Der auf Video festgehaltene Mord an George Floyd beweist abermals, dass Rassismus weiterhin tötet. Die Mobilisierungen für Gerechtigkeit für George Floyd und andere Opfer von Polizeigewalt zeigen aber auch, dass dieser Rassismus nicht weiter hingenommen wird. Der Weckruf „Black Lives Matter!“ erinnert uns daran auch in Europa und in Luxemburg gegen die strukturelle Ausbeutung nicht-weißer, und insbesondere schwarzer Menschen zu kämpfen. déi Lénk sind solidarisch mit den Protestbewegungen in den USA. déi Lénk unterstützen auch die Bewegungen von Afro-Descendants in Luxemburg und kämpfen gegen Rassismus und Faschismus in jeder Form, zu jeder Zeit, überall. Deswegen fordert déi Lénk die luxemburgische Regierung dazu auf, sich in der Welt und vor Ort gegen jede Form von Diskriminierung, und besonders gegen strukturellen Rassismus einzusetzen. Unsere Mitmenschen dürfen nicht weiter zum Gegenstand oder zur Ware reduziert werden, zur ausgebeuteten unsichtbaren Arbeitskraft, zum Alibi für die Anschaffung von Polizei- und Überwachungsmaterial.
déi Lénk fordern insbesondere:
- Regierung und Parlament müssen, auf direktem Wege und über die Europäische Union, die USA für ihren strukturellen Rassismus anprangern und sich bedingungslos für den Schutz der Demonstrierenden einsetzen
- Regierung und Parlament müssen sich klar und deutlich gegen eine Militarisierung des Mittelmeeres einsetzen und für eine Stärkung der humanitären Strukturen an den europäischen Außengrenzen
- Regierung und Parlament müssen wirtschaftliche Kontrol- und Strafmaßnahmen zum Schutz von Minderheiten schaffen.
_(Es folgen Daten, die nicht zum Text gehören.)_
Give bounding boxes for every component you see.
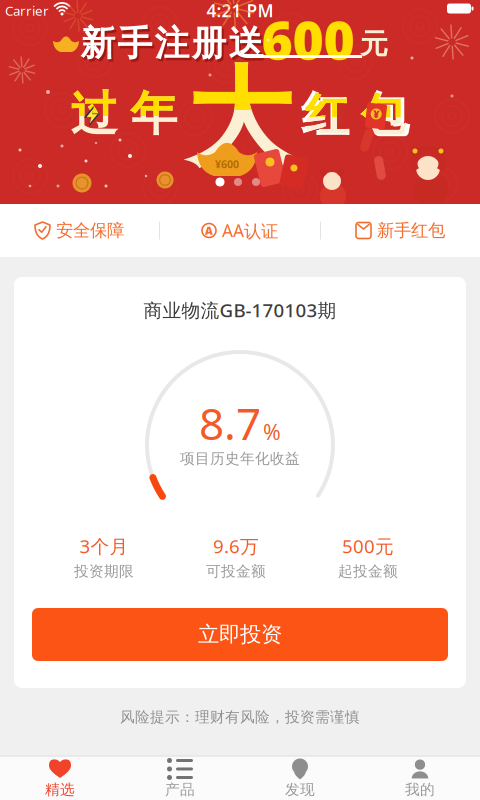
staticText: 发现 [285,780,315,798]
staticText: 投资期限 [74,562,134,580]
staticText: 元 [360,27,388,61]
button[interactable]: 新手红包 [321,204,480,257]
staticText: 红包 [305,88,405,142]
staticText: 9.6万 [213,534,259,558]
staticText: 项目历史年化收益 [180,450,300,468]
staticText: 精选 [45,780,75,798]
staticText: 大 [186,54,294,184]
staticText: ¥600 [215,157,239,171]
staticText: Carrier [5,2,49,19]
button[interactable]: 发现 [255,758,345,800]
staticText: 4:21 PM [206,0,274,22]
button[interactable]: 精选 [15,758,105,800]
button[interactable]: 立即投资 [32,608,448,661]
staticText: 过年 [70,85,178,143]
staticText: 可投金额 [206,562,266,580]
staticText: 红包 [305,88,405,142]
button[interactable]: 安全保障 [0,204,159,257]
staticText: 新手注册送 [80,22,264,65]
staticText: 红包 [301,86,409,144]
staticText: 安全保障 [56,220,124,241]
staticText: 3个月 [80,534,128,558]
staticText: 600 [262,4,354,74]
staticText: AA认证 [222,219,278,242]
staticText: 8.7 [199,394,261,452]
staticText: 大 [186,54,294,184]
staticText: 商业物流GB-170103期 [144,298,336,322]
staticText: 立即投资 [198,621,282,648]
staticText: 过年 [70,85,178,143]
button[interactable]: 产品 [135,758,225,800]
button[interactable]: 我的 [375,758,465,800]
staticText: % [263,418,281,446]
staticText: A [205,223,213,238]
staticText: 风险提示：理财有风险，投资需谨慎 [120,708,360,726]
staticText: ¥ [373,107,379,121]
staticText: 新手红包 [377,220,445,241]
staticText: 起投金额 [338,562,398,580]
staticText: 500元 [342,534,394,558]
button[interactable]: A [160,204,320,257]
staticText: 我的 [405,780,435,798]
staticText: 新手注册送 [82,25,266,67]
staticText: 产品 [165,780,195,798]
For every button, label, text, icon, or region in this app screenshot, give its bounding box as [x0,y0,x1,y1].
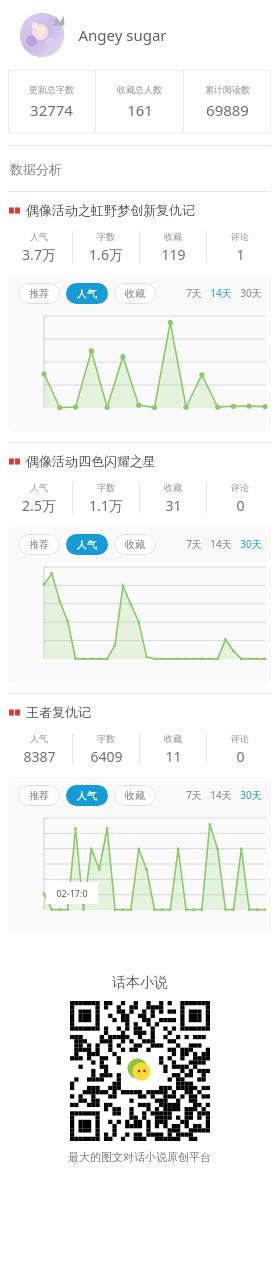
staticText: 31 [165,496,182,515]
staticText: 人气 [77,287,97,300]
button[interactable]: 7天 [185,784,203,806]
button[interactable]: 收藏总人数 [96,70,183,133]
button[interactable]: 收藏 [114,534,156,555]
staticText: 推荐 [29,538,49,551]
staticText: 30天 [240,286,262,300]
button[interactable]: 收藏 [140,227,206,267]
button[interactable]: 人气 [6,729,72,769]
button[interactable]: 字数 [73,478,139,518]
button[interactable]: 30天 [239,282,263,304]
staticText: 评论 [231,482,249,493]
staticText: 收藏 [125,789,145,802]
staticText: 收藏 [125,287,145,300]
staticText: 收藏 [164,482,182,493]
button[interactable]: 评论 [207,478,273,518]
staticText: 14天 [210,537,232,551]
staticText: 推荐 [29,287,49,300]
staticText: 累计阅读数 [205,84,250,95]
button[interactable]: 14天 [209,533,233,555]
button[interactable]: 推荐 [18,534,60,555]
button[interactable]: 14天 [209,784,233,806]
staticText: 1.1万 [89,496,123,515]
staticText: 7天 [186,788,202,802]
button[interactable]: 偶像活动之虹野梦创新复仇记 [0,202,279,218]
button[interactable]: 累计阅读数 [184,70,271,133]
staticText: 收藏总人数 [117,84,162,95]
staticText: 1 [236,245,245,264]
staticText: 人气 [77,789,97,802]
button[interactable]: 推荐 [18,283,60,304]
button[interactable]: 人气 [66,785,108,806]
staticText: 3.7万 [22,245,56,264]
button[interactable]: 7天 [185,533,203,555]
staticText: 11 [165,747,182,766]
button[interactable]: 更新总字数 [8,70,95,133]
staticText: 人气 [30,733,48,744]
button[interactable]: 字数 [73,729,139,769]
staticText: 收藏 [164,231,182,242]
button[interactable]: 收藏 [140,478,206,518]
staticText: 69889 [206,100,249,120]
staticText: 14天 [210,286,232,300]
staticText: 119 [161,245,186,264]
staticText: 更新总字数 [29,84,74,95]
button[interactable]: 收藏 [114,283,156,304]
staticText: 话本小说 [112,974,168,992]
button[interactable]: 收藏 [114,785,156,806]
button[interactable]: 收藏 [140,729,206,769]
button[interactable]: 偶像活动四色闪耀之星 [0,453,279,469]
staticText: 人气 [30,231,48,242]
staticText: 字数 [97,231,115,242]
staticText: 32774 [30,100,73,120]
staticText: 推荐 [29,789,49,802]
staticText: 0 [236,747,245,766]
staticText: 7天 [186,286,202,300]
button[interactable]: 14天 [209,282,233,304]
button[interactable]: 人气 [66,283,108,304]
staticText: 161 [127,100,153,120]
button[interactable]: Angey sugar [0,0,279,70]
button[interactable]: 评论 [207,227,273,267]
staticText: 最大的图文对话小说原创平台 [68,1150,211,1164]
staticText: 6409 [90,747,123,766]
button[interactable]: 人气 [66,534,108,555]
staticText: 偶像活动之虹野梦创新复仇记 [26,202,195,218]
staticText: 人气 [30,482,48,493]
staticText: 收藏 [125,538,145,551]
staticText: 8387 [23,747,56,766]
staticText: 评论 [231,733,249,744]
staticText: 评论 [231,231,249,242]
staticText: 1.6万 [89,245,123,264]
staticText: 7天 [186,537,202,551]
staticText: 数据分析 [10,161,62,177]
staticText: 偶像活动四色闪耀之星 [26,453,156,469]
staticText: 字数 [97,733,115,744]
staticText: 0 [236,496,245,515]
staticText: 14天 [210,788,232,802]
button[interactable]: 30天 [239,784,263,806]
button[interactable]: 评论 [207,729,273,769]
staticText: 2.5万 [22,496,56,515]
staticText: 30天 [240,788,262,802]
button[interactable]: 推荐 [18,785,60,806]
button[interactable]: 王者复仇记 [0,704,279,720]
staticText: 王者复仇记 [26,704,91,720]
button[interactable]: 30天 [239,533,263,555]
staticText: 人气 [77,538,97,551]
button[interactable]: 人气 [6,227,72,267]
staticText: 收藏 [164,733,182,744]
staticText: 02-17:0 [56,887,88,899]
button[interactable]: 7天 [185,282,203,304]
button[interactable]: 字数 [73,227,139,267]
button[interactable]: 人气 [6,478,72,518]
staticText: 30天 [240,537,262,551]
staticText: 字数 [97,482,115,493]
staticText: Angey sugar [78,25,167,45]
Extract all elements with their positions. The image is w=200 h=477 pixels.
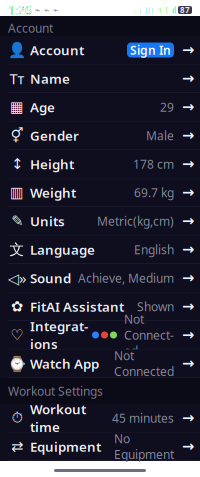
button[interactable]: ⌚	[0, 350, 200, 378]
staticText: ⌚	[8, 355, 26, 372]
button[interactable]: Sign In	[127, 42, 174, 58]
button[interactable]: ↕	[0, 150, 200, 178]
staticText: 文	[10, 240, 24, 258]
staticText: Male	[146, 128, 174, 143]
staticText: 👤	[8, 42, 26, 58]
staticText: 1:26	[8, 2, 32, 18]
staticText: Account	[30, 41, 84, 59]
staticText: Weight	[30, 184, 76, 201]
button[interactable]: ⇄	[0, 432, 200, 461]
staticText: Workout time	[30, 400, 86, 436]
staticText: ▦	[10, 99, 24, 115]
button[interactable]: ▦	[0, 93, 200, 122]
staticText: ◁»	[8, 268, 26, 288]
staticText: 87	[180, 5, 190, 15]
button[interactable]: ✎	[0, 207, 200, 236]
staticText: 29	[160, 99, 174, 115]
staticText: →	[182, 184, 194, 201]
staticText: 45 minutes	[112, 410, 174, 426]
button[interactable]: 文	[0, 236, 200, 264]
staticText: →	[182, 410, 194, 426]
staticText: →	[182, 70, 194, 87]
button[interactable]: ⚥	[0, 122, 200, 150]
button[interactable]: ▥	[0, 178, 200, 207]
button[interactable]: ⏱	[0, 404, 200, 432]
staticText: No Equipment	[114, 431, 174, 462]
staticText: Workout Settings	[8, 383, 103, 399]
staticText: 178 cm	[133, 156, 174, 172]
button[interactable]: ◁»	[0, 264, 200, 292]
staticText: Language	[30, 241, 95, 258]
staticText: Sound	[30, 269, 71, 287]
button[interactable]: Account	[30, 41, 84, 59]
staticText: →	[182, 241, 194, 258]
staticText: →	[182, 213, 194, 229]
staticText: ✿	[11, 298, 23, 315]
staticText: →	[182, 298, 194, 315]
staticText: ♡	[10, 327, 24, 343]
staticText: ⚥	[10, 127, 24, 144]
staticText: Tт	[10, 69, 24, 88]
staticText: →	[182, 42, 194, 58]
staticText: Watch App	[30, 355, 99, 372]
staticText: Metric(kg,cm)	[97, 213, 174, 229]
staticText: Shown	[137, 298, 174, 314]
staticText: Gender	[30, 127, 79, 144]
staticText: Achieve, Medium	[78, 270, 174, 286]
button[interactable]: ✿	[0, 292, 200, 321]
staticText: FitAI Assistant	[30, 298, 124, 315]
staticText: ⇄	[11, 438, 23, 455]
staticText: Equipment	[30, 438, 101, 455]
staticText: Account	[8, 20, 53, 36]
staticText: →	[182, 156, 194, 172]
staticText: ▭ ◧ ⌗ ⌶ ıl	[133, 4, 176, 16]
staticText: Not Connected	[114, 348, 174, 380]
button[interactable]: ♡	[0, 321, 200, 350]
staticText: 69.7 kg	[134, 184, 174, 200]
staticText: ⏱	[12, 411, 22, 425]
staticText: Height	[30, 155, 74, 173]
staticText: English	[134, 242, 174, 257]
staticText: →	[182, 438, 194, 455]
staticText: Integrations	[30, 317, 88, 353]
staticText: →	[182, 127, 194, 144]
staticText: →	[182, 270, 194, 286]
staticText: Name	[30, 70, 70, 87]
staticText: Sign In	[130, 42, 171, 58]
staticText: ▥	[10, 184, 24, 201]
staticText: →	[182, 355, 194, 372]
staticText: Not Connected	[124, 311, 174, 359]
staticText: Age	[30, 98, 55, 116]
staticText: ✎	[11, 213, 23, 229]
button[interactable]: Tт	[0, 64, 200, 93]
staticText: Units	[30, 212, 65, 230]
staticText: ↕	[11, 156, 23, 172]
staticText: →	[182, 99, 194, 115]
button[interactable]: Account details	[180, 42, 196, 58]
staticText: ⌁ ⌁ ⌁	[35, 5, 59, 15]
staticText: →	[182, 327, 194, 343]
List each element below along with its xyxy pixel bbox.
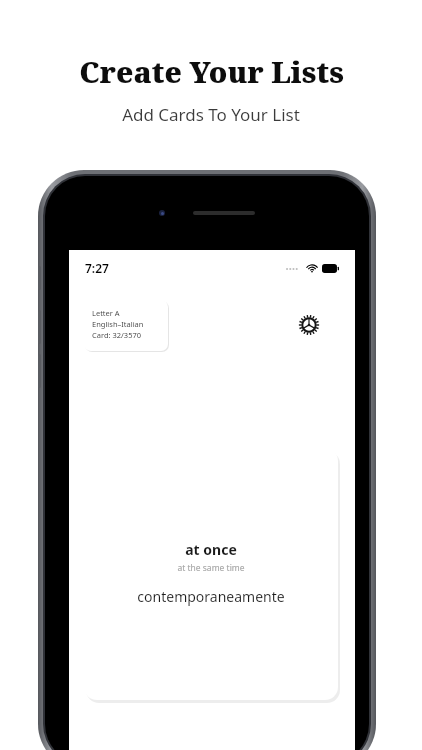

Der Handel mit Waren die unter menschenverachtenden Bedingungen in Europa oder andernorts hergestellt werden muss verboten und Staaten die dies unterstützen vor der europäischen Gerichtbarkeit verantwortlich gemacht werden
- Regierung und Parlament müssen sich gegen Diskriminierungen im Bildungssystem einsetzen, welches nicht-weiße Menschen aufgrund von rassistischen Stereotypen vorwiegend in Berufsausbildungen mit geringeren Einkommensperspektiven orientiert, und aktiv Maßnahmen für mehr Diversität und Integration in allen Bildungsformen und auf allen Bildungsstufen unternehmen
- Regierung und Parlament müssen wirksame Kontrol- und Strafmaßnahme gegen Diskriminierungen auf dem Wohnungsmarkt schaffen, auf dem Geflüchtete und Nicht-Weiße Menschen weiterhin aufgrund von Herkunft und Identität benachteiligt werden
- Regierung und Parlament müssen sicherstellen, dass auch in Luxemburg kein racial profiling praktiziert wird
- Regierung und Parlament müssen das Centre pour l’égalité du traitement endlich zu einer wirkungskräftigen Institution machen, unter anderem dadurch, dass sie dessen Budget erhöhen, eine schnelle und aktive Mitarbeit in Untersuchungen des CET unter Strafe zur Pflicht machen und dem CET das Recht geben gegen Diskriminierung vor Gericht zu klagen
Rassismus ist nicht nur eine Meinung, sondern vor allem auch ein System wirtschaftlich motivierter Ausbeutung und Ausgrenzung. Aufklärung und Bildung sind wichtige aber ungenügende Instrumente zur Bekämpfung von Rassismus. Deswegen muss der Kampf gegen den Rassismus – in den USA, in Europa, in Luxemburg – immer auch ein Kampf dagegen sein, materiellen oder persönlichen Mehrwert aus der Entwertung anderer zu ziehen.